Mülâhazalarımızın Neresindeyiz?

Bir zamanlar bizim mübarek dünyamız; rengi, deseni, havası, ruhanî iklimi, kendi kimliğini koruma azm ü gayreti, geçmişten tevarüs ettiği değerleri, kökleri semavîliğe dayanan âdetleri ve bütün bunların mecmuundan kaynaklanan maddî-mânevî güzellikleriyle bambaşka bir âlemdi. Bizim için, çarşı-pazar, cadde-sokak bile tıpkı mâbed harîmi birer tebliğ mekânı, mescitler ve nurlu evler de âdeta Kâbe'nin izdüşümü gibiydi. Aramızda muvakkaten de olsa bulunma bahtiyarlığına erenler, uğradıkları her yerde, duyguları, düşünceleri ve gönül enginlikleriyle rûhânîleri hatırlatan, olabildiğine derin, incelerden ince, fevkalâde nazik ve hâllerinden memnun çehrelerle karşılaşır; yükselen hemen her seste, göklerin merhameti, meleklerin mehâbeti ve annelerin şefkatini duyarlardı. Hâdiselerin tazyikinden bunalmış gönüller ve muvakkat bazı olumsuzluklarla sıkışmış ruhlar, mütebessim simaların dolaştıkları bu sihirli atmosferde Cennet gölgeliklerine sığınmış gibi bütün hafakanlarını atar, tılsımlı bir meltemle mânevî banyo yapmış gibi rahatlar ve serinlerlerdi.

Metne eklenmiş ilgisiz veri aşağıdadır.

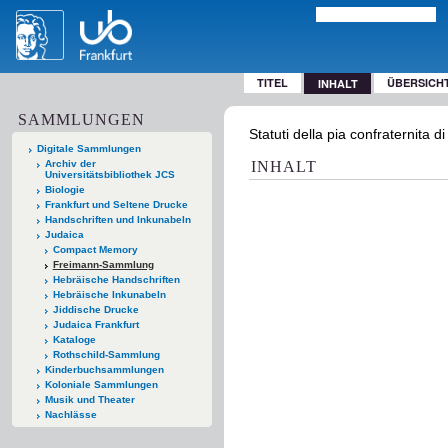
TITEL
ÜBERSICH
INHALT
SAMMLUNGEN
Statuti della pia confraternita 
Digitale Sammlungen
Archiv der
INHALT
Universitätsbibliothek JCS
Biologie
Frankfurt und Seltene Drucke
Handschriften und Inkunabeln
Judaica
Compact Memory
Freimann-Sammlung
Hebräische Handschriften
Hebräische Inkunabeln
Jiddische Drucke
Judaica Frankfurt
Kataloge
Rothschild-Sammlung
Kinderbuchsammlungen
Koloniale Sammlungen
Musik und Theater
Nachlässe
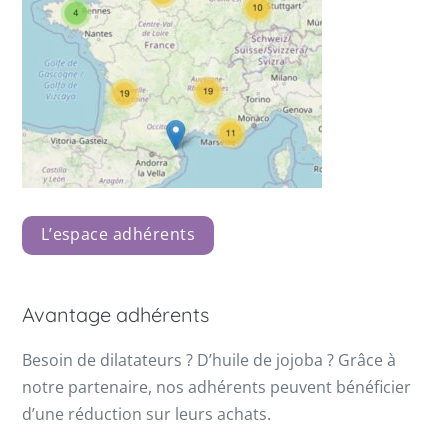
L’espace adhérents
Avantage adhérents
Besoin de dilatateurs ? D’huile de jojoba ? Grâce à
notre partenaire, nos adhérents peuvent bénéficier
d’une réduction sur leurs achats.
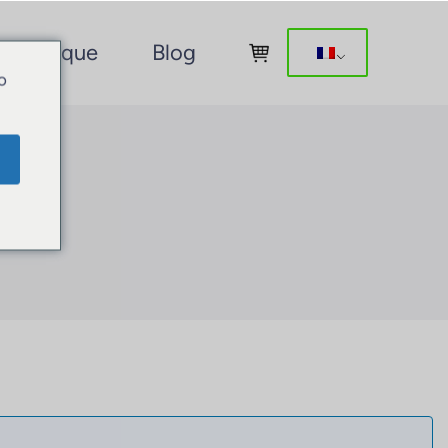
Boutique
Blog
o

O iklimde, hiçbir kötülük, çehreleri karartacak şekilde alenîleşip yüze vurmaz; fenalıklar uzun boylu yaşama imkânı bulamaz; günah ve isyan istidadı, gücünü denese bile gizlilik içinde dener ama bu denemeler de asla tutmazdı. O günün insanları, arınmak niyetiyle sık sık tevbe ve inâbe kurnaları altına koşar; istiğfarla şer meyillerinin önünü keser, dua ve niyazlarla sürekli iradelerini güçlendirir; bir hata ya da günahtan dolayı ömür boyu devam eden pişmanlıklarla kıvranır ve her zaman Hakk'a yakın durmaya çalışırlardı.

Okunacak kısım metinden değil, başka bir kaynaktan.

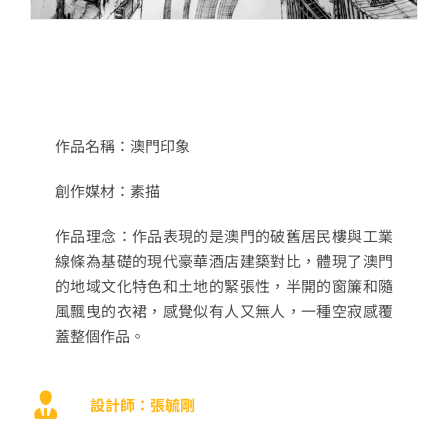
作品名稱：澳門印象
創作媒材：素描
作品理念：作品表現的是澳門的破舊居民樓與工業
線條為基礎的現代豪華酒店建築對比，體現了澳門
的地域文化特色和土地的緊張性，半開的窗簾和隨
風飄曳的衣裙，感覺似有人又無人，一種空寂感覆
蓋整個作品。
設計師：張毓剛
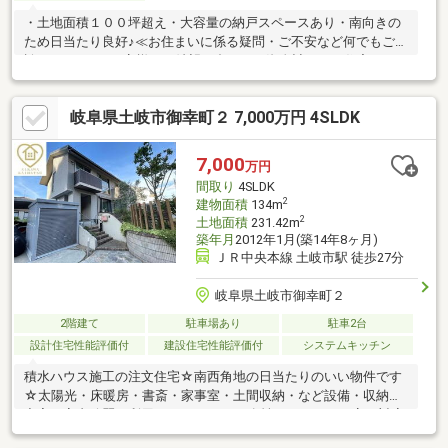
・土地面積１００坪超え・大容量の納戸スペースあり・南向きの
ため日当たり良好♪≪お住まいに係る疑問・ご不安など何でもご相
談ください≫■お客様のご希望に合わせた資金計画や、住宅ロー
ン等も併せてご提案させて頂きます。■リノベーション＆リフォ
ーム承ります！お気軽にご相談ください。■「見るだけなんだけ
岐阜県土岐市御幸町２ 7,000万円 4SLDK
ど…」OKです！■ここが大事！周辺施設、ハザードマップ情報を
「物件レポート」にしてお渡し致します■希望にあう物件がない
などもご相談ください。■他の物件と併せてご案内可能です（他
7,000
万円
社掲載の物件も）お気軽にお問合せください。
間取り
4SLDK
2
建物面積
134m
2
土地面積
231.42m
築年月
2012年1月(築14年8ヶ月)
ＪＲ中央本線 土岐市駅 徒歩27分
岐阜県土岐市御幸町２
2階建て
駐車場あり
駐車2台
設計住宅性能評価付
建設住宅性能評価付
システムキッチン
積水ハウス施工の注文住宅☆南西角地の日当たりのいい物件です
☆太陽光・床暖房・書斎・家事室・土間収納・など設備・収納も
充実。室内綺麗に利用されています。 女性スタッフが丁寧に対応
いたしますので物件探しが初めての方でも安心してご相談いただ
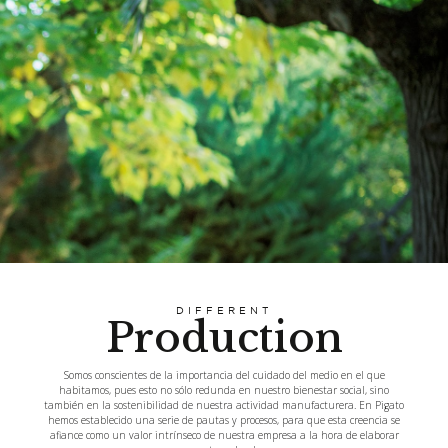
DIFFERENT
Production
Somos conscientes de la importancia del cuidado del medio en el que
habitamos, pues esto no sólo redunda en nuestro bienestar social, sino
también en la sostenibilidad de nuestra actividad manufacturera. En Pigato
hemos establecido una serie de pautas y procesos, para que esta creencia se
afiance como un valor intrínseco de nuestra empresa a la hora de elaborar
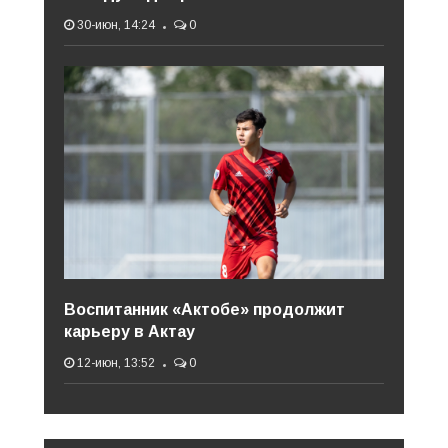
30-июн, 14:24
0
Воспитанник «Актобе» продолжит
карьеру в Актау
12-июн, 13:52
0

O günlerde, ne kadar arzu ederdik, Rabbimiz karşısında hemen her zaman vücudumuzun, tıpkı salınan ağaçlar gibi tir tir titremesini ve iki elimizin birden O'nun kapısının tokmağında bulunmasını! Ne çok isterdik, kalbimizin her çarpışında, nabzımızın her vuruşunda kendi eksik ve gediklerimizi duymayı, sadece kendi alnımızın karasıyla meşgul olmayı ve kazârâ şahit olduğumuz her yanlış karşısında başkalarının durumunu görmezlikten gelmeyi! Gönülden talep ederdik, hayatımızın terazisine konacak değerlerin, iç murakabelerimizden süzülen vicdanî hesaplarımızın ürünü olmasını. Ne kadar dilerdik, kazanç kefemizin her zaman dopdolu bulunmasını ve kazandıklarımızın bütünüyle O'ndan bilinmesini! Ve hep arzu ederdik, rahatı, rehaveti bütün bütün unutarak kalbî huzurumuzu zahmete bağlamayı ve meşakkatle serinlemeyi.. ömrümüz elverdiği sürece insanlığın huzuru ve itminanı için kendimizi unutup her zaman onları düşünmeyi.. sevgide hemen herkese karşı sımsıcak ve herkesi kucaklayacak bir derinliğe sahip bulunmayı; öfkede, kinde ve nefrette ise unutkan olmayı...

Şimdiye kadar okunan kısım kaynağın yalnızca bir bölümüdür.